Laura Spaulding is used to crime scenes.

Her company, Spaulding Decon, is often called in to clean up sites involving homicides, hoarding and other incidents.

But this spring, she discovered signs of a crime scene close to home and surprises that proved to be some tough lessons for the small business owner.

Spaulding says she made the discovery while looking for something in her online bank records.

"I clicked on the image and I was like, ‘Oh my God, that's not my signature,'" said Spaulding, president of Spaulding Decon.

Spaulding says she discovered her employee, Julie Cockrum, had been writing checks out to herself and forging Spaulding's signature. The checks, from Spaulding Decon and another company account, totaled about $40,000.

Cockrum is charged with forgery and grand theft. Her attorney declined comment for the case.

After Cockrum's arrest, Spaulding learned her one-time staff accountant also had a felony worthless check warrant for her arrest in Tennessee.

Spaulding said she had ordered a background check on Cockrum before hiring her, but the warrant didn't show up on that report. Hire Right, the California-based company Spaulding used for the background check, did not return multiple messages from News Channel 8.

"I would have never hired her if I would have known that," Spaulding said. "I told them, I was like, you just made me lose $40,000."

The National Association of Professional Background Screeners said while it can't comment on details of a specific case, warrants are considered in a pre-employment background screening on a case-by-case basis by background screening professionals in accordance with state and federal law."

Private investigator R.J. Trasorras, who is not involved in this case, said warrants aren't automatically included in searches, which are more like an a la carte system.

"It's always best to get very clear instruction and clarification on both ends of what's being ordered," he said. "If you come and solicit a client and say, ‘I'll do a background check,' and there's really nothing else, then of course you're going to assume I'm getting everything under the sun."

Separate searches have to be run in different states to get various pieces of information on the person you're researching, he said.

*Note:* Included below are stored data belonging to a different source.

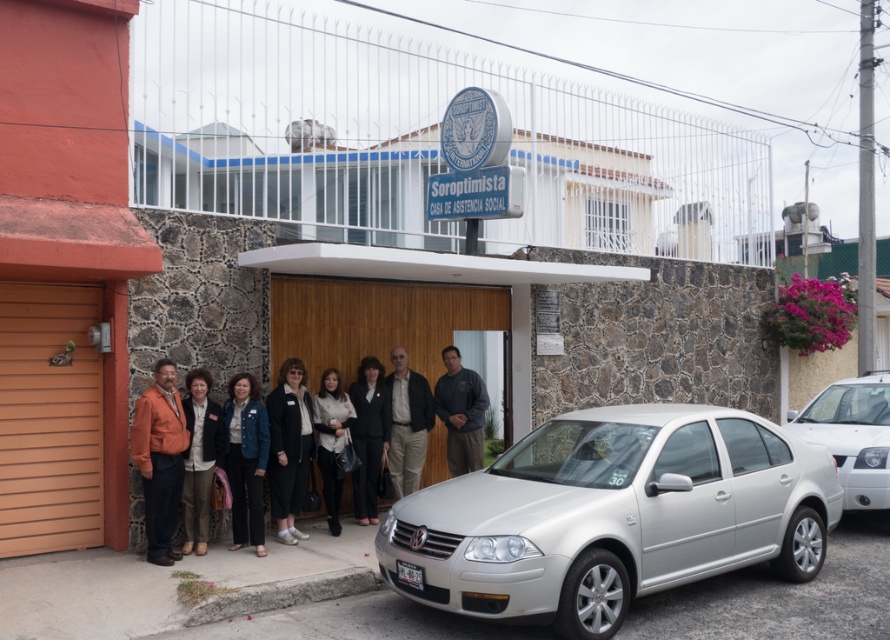 Question: Considering the relative positions of silver metallic sedan at center and black matte blazer at center in the image provided, where is silver metallic sedan at center located with respect to black matte blazer at center?

Choices:
 (A) left
 (B) right

Answer: (B)

Question: Does dark brown leather jacket at center have a smaller size compared to black leather jacket at center?

Choices:
 (A) no
 (B) yes

Answer: (A)

Question: Which of the following is the closest to the observer?

Choices:
 (A) orange fabric jacket at left
 (B) white metallic sedan at center

Answer: (B)

Question: Is denim jacket at center above light brown leather jacket at center?

Choices:
 (A) no
 (B) yes

Answer: (A)

Question: Which object is the farthest from the silver metallic sedan at center?

Choices:
 (A) light brown leather jacket at center
 (B) denim jacket at center

Answer: (A)

Question: Which point is closer to the camera taking this photo?

Choices:
 (A) (164, 397)
 (B) (201, 436)

Answer: (A)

Cockrum's warrant in Williamson County, TN was issued in 2010, before Cockrum started working at Spaulding Decon. Searches through the Williamson County Sheriff's Office on an individual in that county would show warrants issued by that agency, a sheriff's office spokeswoman said.

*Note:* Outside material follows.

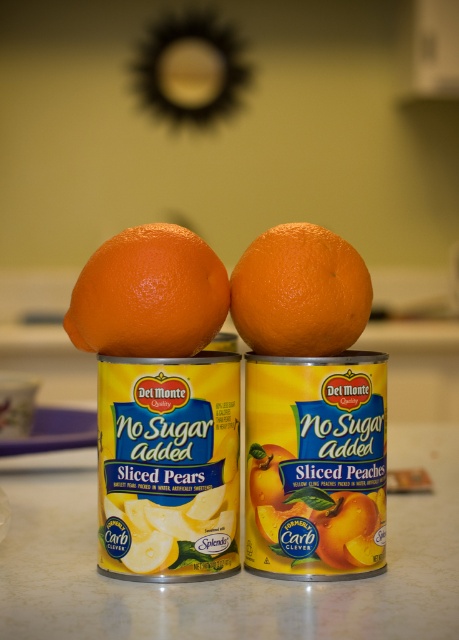 You are a grocery delivery person who needs to place an order for a customer. The customer wants to know which fruit is on the left side of the point marked at coordinates [149,294]. What is the fruit?

The point marked at coordinates [149,294] marks orangesmoothorange at left, so the fruit on the left side of the point is the orange.

You are a grocery store employee arranging fruits on a countertop. You have two oranges labeled orangesmoothorange at left and orangesmoothorange at right. Which orange should you place in the front display to be more visible to customers entering the store?

The orangesmoothorange at left should be placed in the front display because it is closer to the viewer, making it more visible to customers entering the store.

Dealing with the financial fallout of the alleged theft, Spaulding got two more surprises.

She says her insurance company told her the incident wasn't covered because she didn't have "employee dishonesty insurance.  And her bank, Bay Cities Bank, only offered to reimburse for $5,000 of the nearly $40,000 in checks that got through the system, Spaulding said.

"I just assumed this was a normal thing, banks have insurance for this type of thing and they would reimburse their clients," Spaulding said. "And I was very wrong."

In a letter provided to News Channel 8 by Spaulding, an attorney representing the bank told her attorney that, "Even in this small business, there should have been some procedures and safeguards put in place which would have precluded these forgeries from occurring, or insured that if they did they were discovered quickly."

Spaulding, however, says Cockrum was removing the check images from bank statements before she saw them, preventing her from picking up on the forgeries. Spaulding says she believes the bank is responsible for reimbursing for at least the last 30 days of the incident, totaling more than $5,000.

Bay Cities Bank did not return multiple messages left by News Channel 8.